Remembering Tom Murrin, Legendary Performance Art Pioneer

Tom Murrin. Photo via PAPERMAG.

Yesterday, we received the sad news that legendary performance art pioneer and playwright Tom Murrin has died of cancer. Murrin was a downtown original, heavily involved in the avant-garde theater movement, beginning at LaMaMa in the 1960s. He performed around town as “Tom ‘Trash’ Murrin” in the 1970s and in the ’80s, launched his celebrated Full Moon shows, performing as his alter-ego, The Alien Comic.

Every full moon, like clockwork, Murrin and his Full Moon Crew of downtown denizens could be seen at PS 122 performing their wacky and hilarious rituals to the lunar goddess, Luna Macaroona.

I first came across The Alien Comic in the 1990s, when I was working at PS 122. By that time the Full Moon Shows were in full bloom, filling the house to capacity. One would never have guessed that that the person under all those layers of outrageous masks, costumes and props, was an unassuming, sweet-faced, kind-as-can-be man.

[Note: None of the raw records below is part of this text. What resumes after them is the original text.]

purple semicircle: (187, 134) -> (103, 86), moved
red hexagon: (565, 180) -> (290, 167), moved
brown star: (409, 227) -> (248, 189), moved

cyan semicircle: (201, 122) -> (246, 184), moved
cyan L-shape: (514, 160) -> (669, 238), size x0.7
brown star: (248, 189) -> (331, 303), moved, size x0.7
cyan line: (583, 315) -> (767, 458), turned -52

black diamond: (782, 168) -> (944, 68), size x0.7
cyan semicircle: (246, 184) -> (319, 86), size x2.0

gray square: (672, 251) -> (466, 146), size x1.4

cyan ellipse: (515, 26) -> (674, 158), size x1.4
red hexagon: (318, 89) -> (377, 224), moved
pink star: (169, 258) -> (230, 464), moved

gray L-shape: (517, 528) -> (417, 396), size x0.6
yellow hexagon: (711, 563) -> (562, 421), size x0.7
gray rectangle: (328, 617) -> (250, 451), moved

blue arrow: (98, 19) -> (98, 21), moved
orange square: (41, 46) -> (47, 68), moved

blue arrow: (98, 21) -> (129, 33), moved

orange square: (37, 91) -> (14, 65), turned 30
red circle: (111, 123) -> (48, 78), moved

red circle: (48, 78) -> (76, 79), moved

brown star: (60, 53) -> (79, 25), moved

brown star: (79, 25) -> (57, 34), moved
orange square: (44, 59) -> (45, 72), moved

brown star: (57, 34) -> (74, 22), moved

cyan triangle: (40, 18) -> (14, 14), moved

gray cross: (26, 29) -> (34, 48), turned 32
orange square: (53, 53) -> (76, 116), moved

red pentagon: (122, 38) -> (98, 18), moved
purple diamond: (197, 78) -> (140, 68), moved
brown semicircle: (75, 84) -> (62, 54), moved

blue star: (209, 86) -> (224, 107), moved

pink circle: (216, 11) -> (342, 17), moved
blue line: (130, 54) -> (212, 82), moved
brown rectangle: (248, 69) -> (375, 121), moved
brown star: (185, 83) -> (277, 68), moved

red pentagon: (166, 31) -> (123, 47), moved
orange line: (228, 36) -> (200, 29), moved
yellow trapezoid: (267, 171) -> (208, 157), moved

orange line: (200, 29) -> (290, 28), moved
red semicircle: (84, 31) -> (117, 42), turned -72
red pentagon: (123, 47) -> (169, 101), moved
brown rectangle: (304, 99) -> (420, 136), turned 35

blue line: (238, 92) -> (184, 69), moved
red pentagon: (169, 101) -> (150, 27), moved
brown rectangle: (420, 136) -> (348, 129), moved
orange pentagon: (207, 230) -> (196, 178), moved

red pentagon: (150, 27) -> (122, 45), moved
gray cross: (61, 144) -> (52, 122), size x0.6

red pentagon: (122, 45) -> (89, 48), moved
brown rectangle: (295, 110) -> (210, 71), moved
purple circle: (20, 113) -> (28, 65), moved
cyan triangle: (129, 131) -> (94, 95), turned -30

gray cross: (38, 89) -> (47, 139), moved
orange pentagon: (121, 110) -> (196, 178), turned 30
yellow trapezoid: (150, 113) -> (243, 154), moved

Murrin was incredibly supportive of his peers, helping to launch the careers of many downtown performers. As a reporter for PAPER Magazine, he was a huge booster to the countless artists and performers he wrote about.

Some of my fondest memories of Tom are of seeing him in the audience, as excited to be watching the newest performance by an up-and-coming performer, or the latest show by the most seasoned, as if it were his first time at the theater. Of course, I will never look at a full moon again without thinking of him. On stage, or off—in whatever guise, he will surely be missed.

 

Robin Schatell has lived in the Lower East Side for nine years, and has worked in the arts for over 20 years,  developing innovative programs and events from concept to production, and presenting adventurous new work by emerging and established artists.